You can hang your herbs in a dry cupboard for a few hours up to about a day before you start infusing them or spread them on a tray. They shouldn’t feel crunchy but should feel a little limp.
Choose Your Oil
Choose a high-quality food-grade oil, such as extra virgin olive oil to infuse your catnip in. You can also use almond, grapeseed, or sunflower oil if that’s what you prefer for topical usage.
You need enough oil to fully cover your herbs. Remember that the higher the concentration of herbs in your oil, the more potent your infusion will be.
The quickest way to infuse your catnip oil is to use heat. You can use a stovetop method or an oven method depending on your preference.
For the oven method, you will spread your herbs in a shallow oven-safe dish. Top with the oil of your choice and set your oven to 180° or 200° Fahrenheit. By keeping the temperature low, you will ensure that your oil doesn’t scorch. You can place the dish in the oven before it has preheated.
Let the herb and oil mixture cook on low heat for 2-3 hours. Then, allow it to cool completely on the countertop. Strain out the herbs pieces and bottle your mixture.
You can also achieve the same effect on your stovetop. Simply set up a small pot of water on your burner with another heat-safe bowl over the top. Make sure the upper bowl does not come in contact with the water below.
Add your herbs and oil to the upper bowl and set your heat to a simmer. Simmer your mixture for about two hours, stirring occasionally and adding more water to the lower pot as it evaporates.
Just as with the oven method, allow it to cool before straining and bottling.
A low-tech option for infusing oil with catnip is to solar-infuse the mixture. Add your herbs and oils to a large jar and place it on your window sill for two to four weeks. Once a day, shake up your mixture to ensure the herbs are not clumping together in the bottom.
For this option, time does the work for you, with a little help from the sun’s warmth.
Making Catnip Essential Oil
Essential oils are a pure, undiluted concentration of the volatile compounds found within a plant, ideal for diffusing. These are a lot more complicated to make at home and require specialized equipment to prepare. They also require a very large quantity of herbs to create a small amount of oil.

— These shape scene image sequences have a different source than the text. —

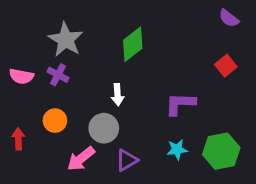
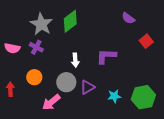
purple semicircle: (229, 18) -> (128, 18), moved
green diamond: (133, 44) -> (70, 21), moved
purple L-shape: (180, 104) -> (106, 56), moved
purple triangle: (127, 160) -> (87, 87), moved

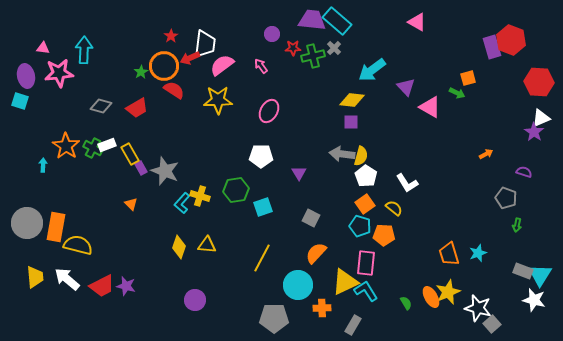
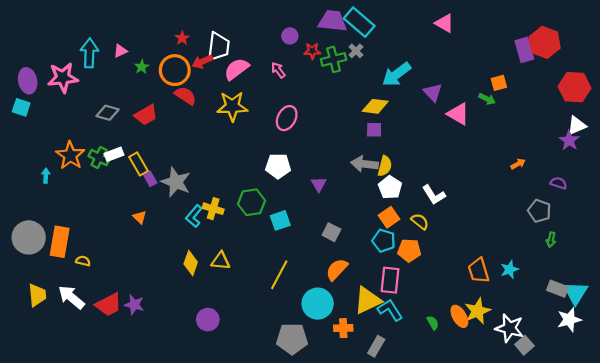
pink triangle: (43, 48) -> (120, 51), moved, turned -32
green star: (141, 72) -> (142, 67), moved
yellow semicircle: (78, 245) -> (83, 261), size x0.5
white star: (534, 300) -> (569, 320), turned -30

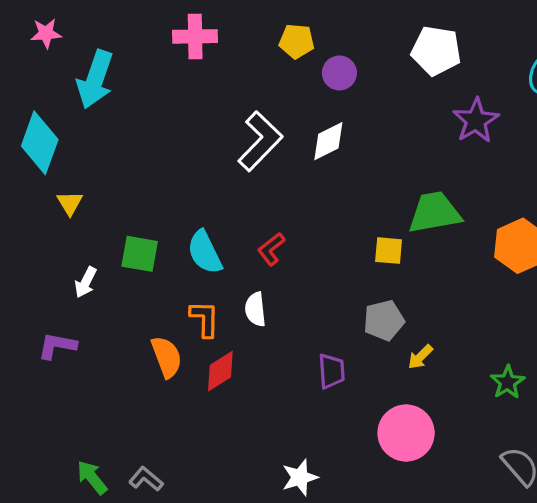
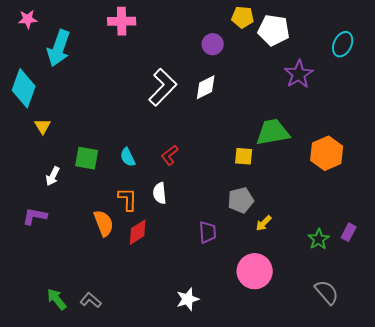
yellow pentagon: (297, 41) -> (243, 17), moved
cyan semicircle: (205, 252) -> (128, 157), size x0.7

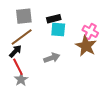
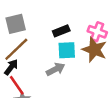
black rectangle: (54, 19) -> (61, 31), moved
cyan square: (58, 29) -> (67, 50), moved

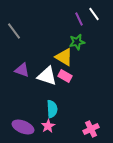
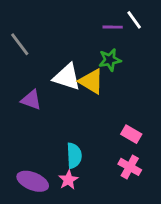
purple line: (79, 19) -> (113, 27), turned -64
white triangle: (47, 76) -> (67, 77), moved
pink rectangle: (65, 76) -> (131, 134), moved
pink cross: (91, 129) -> (130, 167), moved, turned -35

Most herb enthusiasts prefer to source their essential oils from a reliable essential oil supplier instead; we recommend this one.
Distilling Essential Oils
Most essential oils, including those from catnip, are made through a distilling process. You’ll need lab-quality distilling equipment to safely do this at home. This device will have two chambers and a condenser tube for collecting the oils.
The bottom chamber will be filled with water and the upper chamber is where the herbs are placed. Underneath, there will be a heat source under the bottom water chamber.

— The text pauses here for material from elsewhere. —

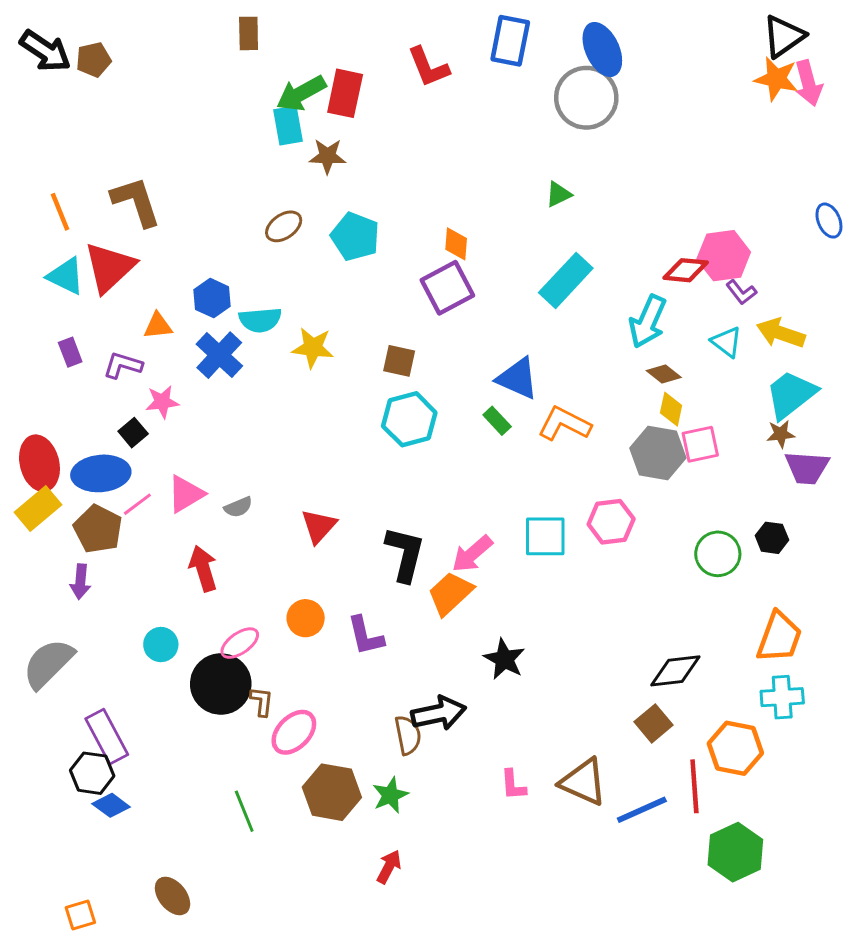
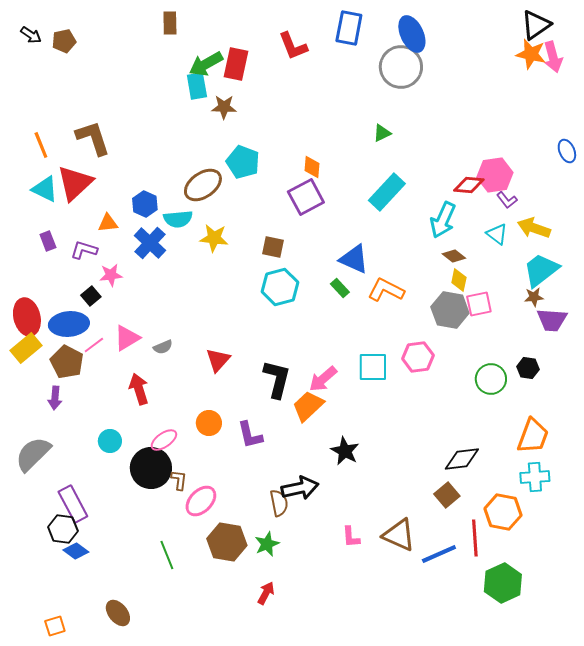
black arrow: (45, 51) -> (31, 35), size x0.6
brown ellipse: (284, 226) -> (203, 185), moved, size x1.5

The water will turn to steam, and that steam will pass through the herbs in the chamber and collect in the condenser tube. Collect the liquid in the condenser tube in a separate container underneath and allow it to settle for about 12 hours.
After the distilled liquid settles, it should separate into two clear layers: water and oil. The oils on the top are the essential oils extracted through the steaming process. They can now be collected and stored for use.
Enjoy the Benefits of Catnip
As you can see, catnip is a versatile herb that can be very useful in your medicine cabinet. While catniptea is a popular therapeutic beverage, the oil is great for diffusing or using in topical recipes.
Making your own catnip-infused oil is simple but requires some patience and basic kitchen equipment. However, making a pure and concentrated essential oil is a bit more complicated, so you may want to leave it to the professionals.